Before the mid-1990s people use to search for jobs by opening a newspaper, going to an unemployment office, talking with friends and associates or just walking into a company and asking if they were hiring. That process was still considered normal until the early 2000s, even though Monster.com, HotJobs.com, CareerBuilder.com and dozens of other job search engines came into existence.
For a few short years newspapers moved their classified jobs sections to their websites, but it became so cumbersome that even they turned over that work to the big job search websites. Today, you’d be hard pressed to find a single large-scale newspaper who runs its own classified jobs section.
The advent of “powerful” job search functionality has been an amazing tool. Job seekers could whittle down their search into manageable chunks without having to sift through dozens (or hundreds) of jobs that didn’t fit their qualifications. The ability to search for jobs in a specific industry, within a specific geographic location and by a general salary range is now commonplace, but it’s still incredibly inefficient and frustrating – on ALL of the job search engines.
HR and hiring managers count on being able to search resumes by keywords, rather than having to read through dozens (or hundreds… or thousands) of applicants. There’s an entire industry dedicated to re-writing your resume just to get noticed during those automated searches. In this new environment, HR and hiring managers only ever READ a handful of actual resumes when they are filling a position.
So, here’s a new idea that isn’t currently out there…
An AI (artificial intelligence) job matching tool that tells the job seeker which jobs they should apply to, rather than just applying to everything, hoping someone will see their information.
The current system works like this:
- A company writes a job posting and puts it online.
- A job seeker finds dozens of postings within a search criteria.
- The job seeker tweaks their resume, then submits it, and usually never hears back from the company (mainly because that company got 2,853 resumes for that one position.)
- The job poster does a keyword search on the respondents and ends up with a few dozen resumes. They throw out the ones that aren’t formatted well or are difficult to understand at a glance. They get down to a handful of applicants and then reads those resumes.
The issues:
- Job seekers spend an enormous amount of time customizing and responding to job postings, even though their submission will never been seen by a person.
- Job posters get far too many applicants to be able to give any time to all of them.
A possible solution:
- The job seeker creates an account and fills in some basic information, i.e. location desired, salary range (lower AND upper), job type (part-time, full-time, etc.)
- The job seeker uploads their resume to the AI website.
- The AI website:
- strips out all of the useless words (and, if, the, is, etc.).
- catalogs all of the words and phrases, building an index of the words and their proximity to each other.
- scores and ranks each word and phrase individually, as well as scoring and ranking the word proximities.
- The AI engine then queries it’s database of jobs based on the simplified “basic information” the job seeker entered AND on the overall score for that resume.
- The result is a list of very few job postings that the job seeker is qualified for, thus, more likely to be seen by a human being and reducing the amount of time the job seeker spends submitting resumes to jobs they won’t get.

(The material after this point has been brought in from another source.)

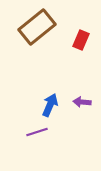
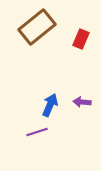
red rectangle: moved 1 px up
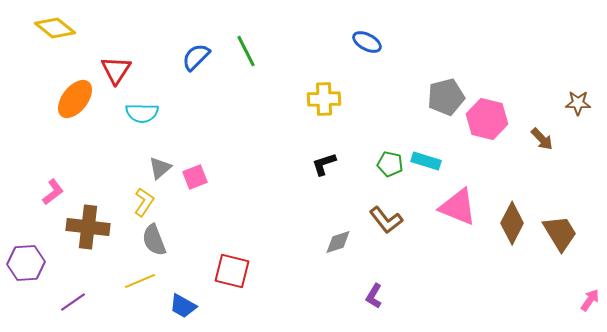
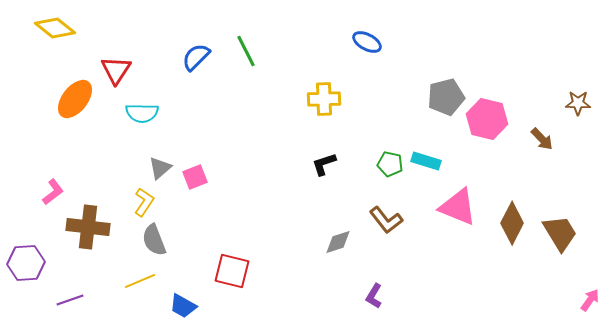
purple line: moved 3 px left, 2 px up; rotated 16 degrees clockwise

Plus, job seekers can upload different versions of their resume to be scored and for a different set of job results.
Obviously the database of positions is key.
Indeed.com is a large job search website that pulls in job posting from dozens of other job search websites. As an aggregator, they have tried to make it easy to search for “all” jobs on the web at once, rather than having to create an account on every job search website out there. The beauty is that Indeed.com has an API / web service for searching the jobs in their database.
The AI website can download each job posting from Indeed.com every day, scoring and ranking each post in the same way it does for uploaded resumes. This is how the proposed system now becomes a job matching tool, rather than a job search engine.
Job Matching IS the future. Whether the economy is good or bad, it always comes down to efficiency and money. People don’t want to spend hours and hours every day trying to find, then re-write their resumes to match a job, just to submit it and never get a reply. Just as companies don’t want to pay more people than they need to find candidates for open positions.
There’s a lot more to this idea, but this is plenty without posting an entire specification online. I’ve had this idea for a while, but I don’t have the money to execute, so someone else out there will have to do it. I predict that in the next five years, this will be a standard tool on all job search engines.